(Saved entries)
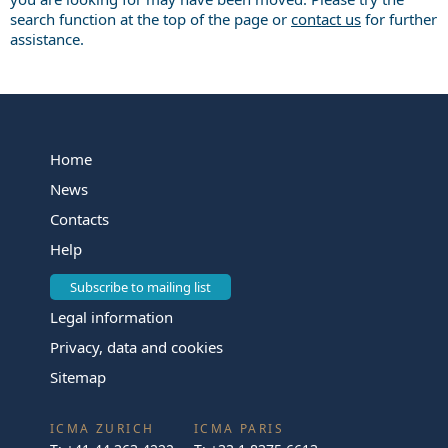
search function at the top of the page or
contact us
for further
assistance.
Home
News
Contacts
Help
Subscribe to mailing list
Legal information
Privacy, data and cookies
Sitemap
ICMA ZURICH
ICMA PARIS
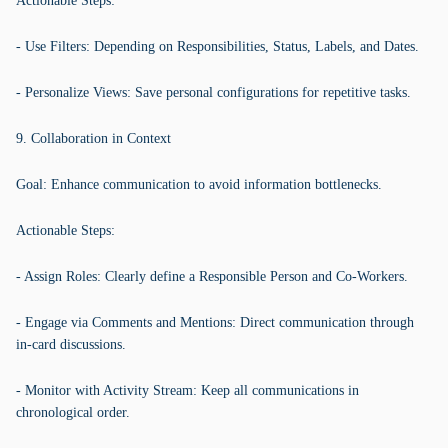
Actionable Steps:
- Use Filters: Depending on Responsibilities, Status, Labels, and Dates.
- Personalize Views: Save personal configurations for repetitive tasks.
9. Collaboration in Context
Goal: Enhance communication to avoid information bottlenecks.
Actionable Steps:
- Assign Roles: Clearly define a Responsible Person and Co-Workers.
- Engage via Comments and Mentions: Direct communication through
in-card discussions.
- Monitor with Activity Stream: Keep all communications in
chronological order.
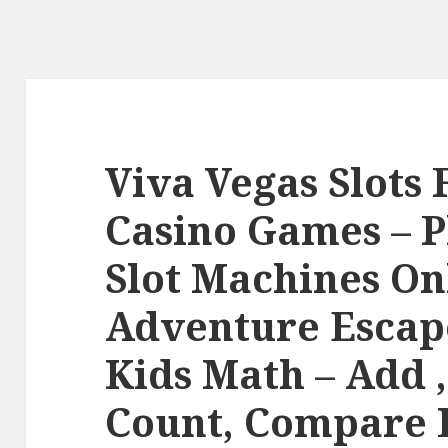
Viva Vegas Slots 
Casino Games – P
Slot Machines On
Adventure Escape
Kids Math – Add ,
Count, Compare 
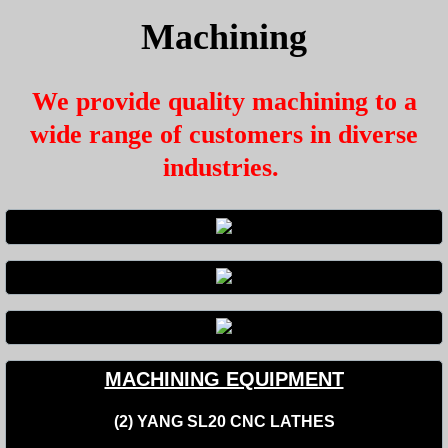
Machining
We provide quality machining to a
wide range of customers in diverse
industries.
MACHINING EQUIPMENT
(2) YANG SL20 CNC LATHES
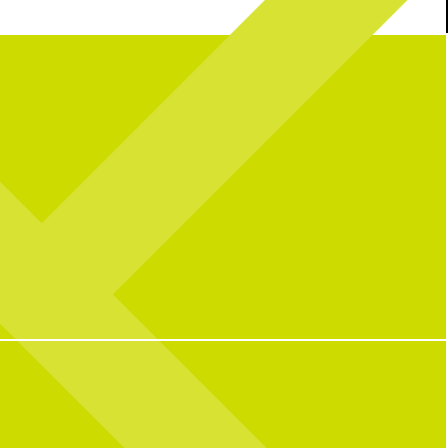
’re back with Dr. Valerie
Triple thumbs up for birthdays at
CNP! We
nother #Sponsored post with
hear birthdays are better with full plates,
hopedicalliance .
full hearts and friendly competition.
en treats pickleball players
Ready to celebrate your next birthday,
med fingers, wrist injuries,
happy hour, or special event? Start planning
tures, helping athletes get
using the link in our bio or send us a DM for
hat they love on and off the
more info.
court.
38
0
9
0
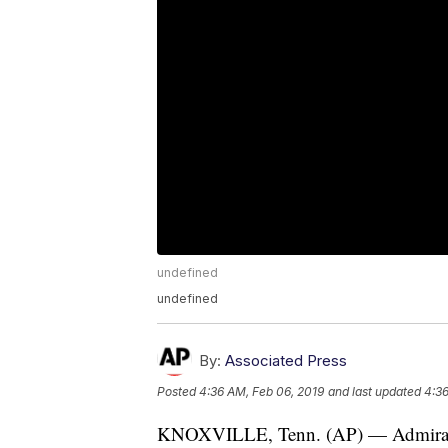
undefined
undefined
By:
Associated Press
Posted
4:36 AM, Feb 06, 2019
and last updated
4:36
KNOXVILLE, Tenn. (AP) — Admiral S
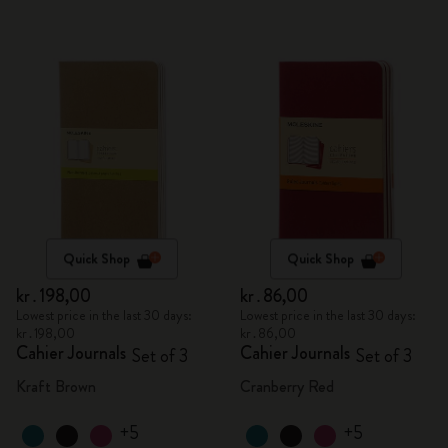
Quick Shop
Quick Shop
kr․198,00
kr․86,00
Lowest price in the last 30 days:
Lowest price in the last 30 days:
kr․198,00
kr․86,00
Cahier Journals
Cahier Journals
Set of 3
Set of 3
Kraft Brown
Cranberry Red
+5
+5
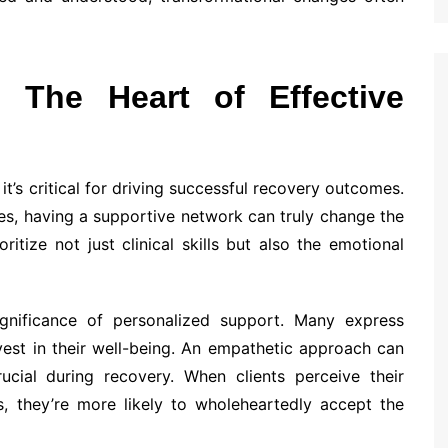
 The Heart of Effective
’s critical for driving successful recovery outcomes.
les, having a supportive network can truly change the
tize not just clinical skills but also the emotional
significance of personalized support. Many express
vest in their well-being. An empathetic approach can
rucial during recovery. When clients perceive their
s, they’re more likely to wholeheartedly accept the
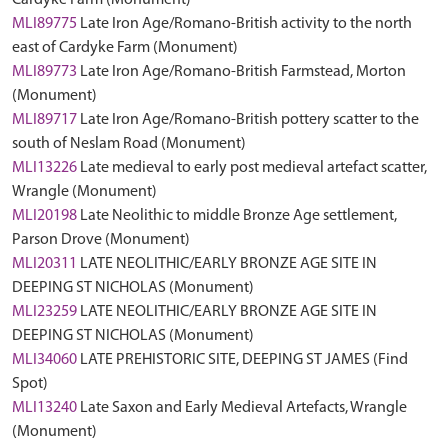
Cardyke Farm (Monument)
MLI89775
Late Iron Age/Romano-British activity to the north
east of Cardyke Farm (Monument)
MLI89773
Late Iron Age/Romano-British Farmstead, Morton
(Monument)
MLI89717
Late Iron Age/Romano-British pottery scatter to the
south of Neslam Road (Monument)
MLI13226
Late medieval to early post medieval artefact scatter,
Wrangle (Monument)
MLI20198
Late Neolithic to middle Bronze Age settlement,
Parson Drove (Monument)
MLI20311
LATE NEOLITHIC/EARLY BRONZE AGE SITE IN
DEEPING ST NICHOLAS (Monument)
MLI23259
LATE NEOLITHIC/EARLY BRONZE AGE SITE IN
DEEPING ST NICHOLAS (Monument)
MLI34060
LATE PREHISTORIC SITE, DEEPING ST JAMES (Find
Spot)
MLI13240
Late Saxon and Early Medieval Artefacts, Wrangle
(Monument)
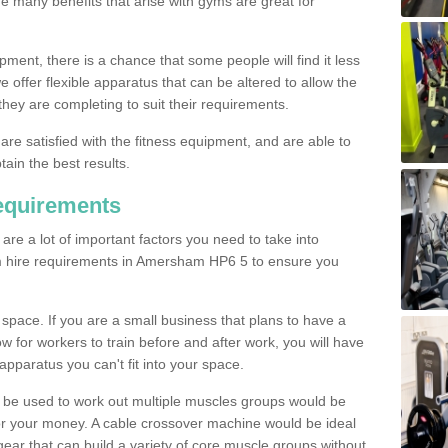
The many benefits that arise with gyms are great for
pment, there is a chance that some people will find it less
we offer flexible apparatus that can be altered to allow the
hey are completing to suit their requirements.
 are satisfied with the fitness equipment, and are able to
tain the best results.
equirements
re a lot of important factors you need to take into
m hire requirements in Amersham HP6 5 to ensure you
space. If you are a small business that plans to have a
low for workers to train before and after work, you will have
apparatus you can't fit into your space.
an be used to work out multiple muscles groups would be
for your money. A cable crossover machine would be ideal
ear that can build a variety of core muscle groups without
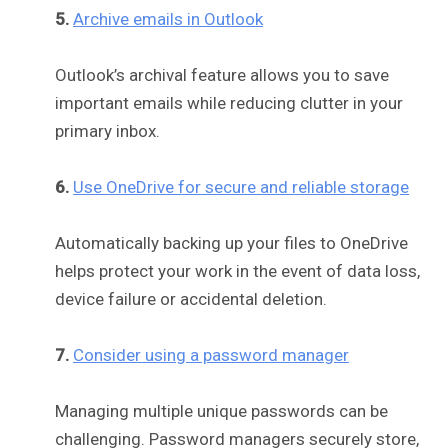
5.
Archive emails in Outlook
Outlook’s archival feature allows you to save
important emails while reducing clutter in your
primary inbox.
6.
Use OneDrive for secure and reliable storage
Automatically backing up your files to OneDrive
helps protect your work in the event of data loss,
device failure or accidental deletion.
7.
Consider using a password manager
Managing multiple unique passwords can be
challenging. Password managers securely store,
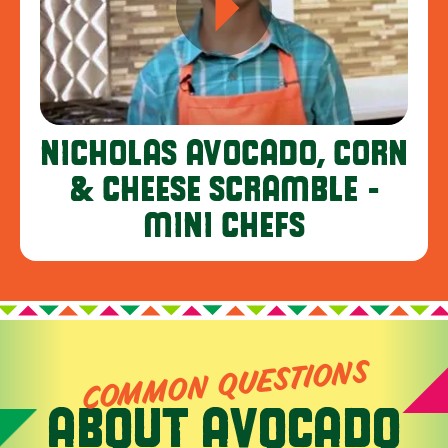
NICHOLAS AVOCADO, CORN
& CHEESE SCRAMBLE -
MINI CHEFS
COMMON QUESTIONS
ABOUT AVOCADO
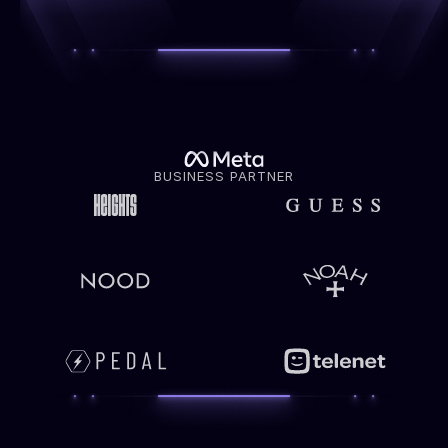
BUSINESS PARTNER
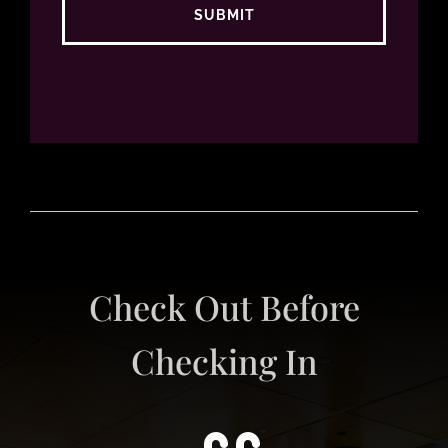
Check Out Before
Checking In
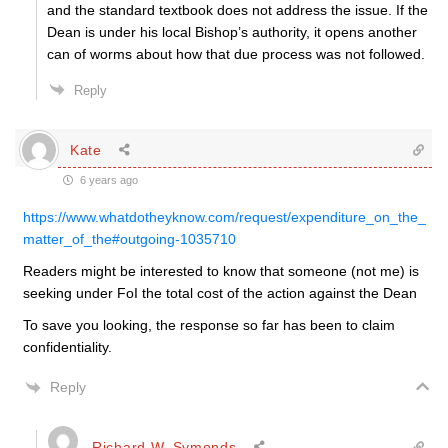
and the standard textbook does not address the issue. If the
Dean is under his local Bishop’s authority, it opens another
can of worms about how that due process was not followed.
Reply
Kate
6 years ago
https://www.whatdotheyknow.com/request/expenditure_on_the_
matter_of_the#outgoing-1035710
Readers might be interested to know that someone (not me) is
seeking under FoI the total cost of the action against the Dean
To save you looking, the response so far has been to claim
confidentiality.
Reply
Richard W. Symonds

**YOUR INSTRUCTIONS:**
The entries above, without their pictures, should be written out exactly.

**ANSWER TO THIS PROBLEM:**
search function at the top of the page or
contact us
for further
assistance.
Home
News
Contacts
Help
Subscribe to mailing list
Legal information
Privacy, data and cookies
Sitemap
ICMA ZURICH
ICMA PARIS
Actionable Steps:
- Use Filters: Depending on Responsibilities, Status, Labels, and Dates.
- Personalize Views: Save personal configurations for repetitive tasks.
9. Collaboration in Context
Goal: Enhance communication to avoid information bottlenecks.
Actionable Steps:
- Assign Roles: Clearly define a Responsible Person and Co-Workers.
- Engage via Comments and Mentions: Direct communication through
in-card discussions.
- Monitor with Activity Stream: Keep all communications in
chronological order.
Viva Vegas Slots 
Casino Games – P
Slot Machines On
Adventure Escape
Kids Math – Add ,
Count, Compare 
Machining
We provide quality machining to a
wide range of customers in diverse
industries.
MACHINING EQUIPMENT
(2) YANG SL20 CNC LATHES
’re back with Dr. Valerie
Triple thumbs up for birthdays at
CNP! We
nother #Sponsored post with
hear birthdays are better with full plates,
hopedicalliance .
full hearts and friendly competition.
en treats pickleball players
Ready to celebrate your next birthday,
med fingers, wrist injuries,
happy hour, or special event? Start planning
tures, helping athletes get
using the link in our bio or send us a DM for
hat they love on and off the
more info.
court.
38
0
9
0
undefined
undefined
By:
Associated Press
Posted
4:36 AM, Feb 06, 2019
and last updated
4:36
KNOXVILLE, Tenn. (AP) — Admiral S
Quick Shop
Quick Shop
kr․198,00
kr․86,00
Lowest price in the last 30 days:
Lowest price in the last 30 days:
kr․198,00
kr․86,00
Cahier Journals
Cahier Journals
Set of 3
Set of 3
Kraft Brown
Cranberry Red
+5
+5
 The Heart of Effective
’s critical for driving successful recovery outcomes.
les, having a supportive network can truly change the
tize not just clinical skills but also the emotional
significance of personalized support. Many express
vest in their well-being. An empathetic approach can
rucial during recovery. When clients perceive their
s, they’re more likely to wholeheartedly accept the
Cardyke Farm (Monument)
MLI89775
Late Iron Age/Romano-British activity to the north
east of Cardyke Farm (Monument)
MLI89773
Late Iron Age/Romano-British Farmstead, Morton
(Monument)
MLI89717
Late Iron Age/Romano-British pottery scatter to the
south of Neslam Road (Monument)
MLI13226
Late medieval to early post medieval artefact scatter,
Wrangle (Monument)
MLI20198
Late Neolithic to middle Bronze Age settlement,
Parson Drove (Monument)
MLI20311
LATE NEOLITHIC/EARLY BRONZE AGE SITE IN
DEEPING ST NICHOLAS (Monument)
MLI23259
LATE NEOLITHIC/EARLY BRONZE AGE SITE IN
DEEPING ST NICHOLAS (Monument)
MLI34060
LATE PREHISTORIC SITE, DEEPING ST JAMES (Find
Spot)
MLI13240
Late Saxon and Early Medieval Artefacts, Wrangle
(Monument)
The many benefits that arise with gyms are great for
pment, there is a chance that some people will find it less
we offer flexible apparatus that can be altered to allow the
hey are completing to suit their requirements.
 are satisfied with the fitness equipment, and are able to
tain the best results.
equirements
re a lot of important factors you need to take into
m hire requirements in Amersham HP6 5 to ensure you
space. If you are a small business that plans to have a
low for workers to train before and after work, you will have
apparatus you can't fit into your space.
an be used to work out multiple muscles groups would be
for your money. A cable crossover machine would be ideal
ear that can build a variety of core muscle groups without
5.
Archive emails in Outlook
Outlook’s archival feature allows you to save
important emails while reducing clutter in your
primary inbox.
6.
Use OneDrive for secure and reliable storage
Automatically backing up your files to OneDrive
helps protect your work in the event of data loss,
device failure or accidental deletion.
7.
Consider using a password manager
Managing multiple unique passwords can be
challenging. Password managers securely store,
NICHOLAS AVOCADO, CORN
& CHEESE SCRAMBLE -
MINI CHEFS
COMMON QUESTIONS
ABOUT AVOCADO
BUSINESS PARTNER
Check Out Before
Checking In
and the standard textbook does not address the issue. If the
Dean is under his local Bishop’s authority, it opens another
can of worms about how that due process was not followed.
Reply
Kate
6 years ago
https://www.whatdotheyknow.com/request/expenditure_on_the_
matter_of_the#outgoing-1035710
Readers might be interested to know that someone (not me) is
seeking under FoI the total cost of the action against the Dean
To save you looking, the response so far has been to claim
confidentiality.
Reply
Richard W. Symonds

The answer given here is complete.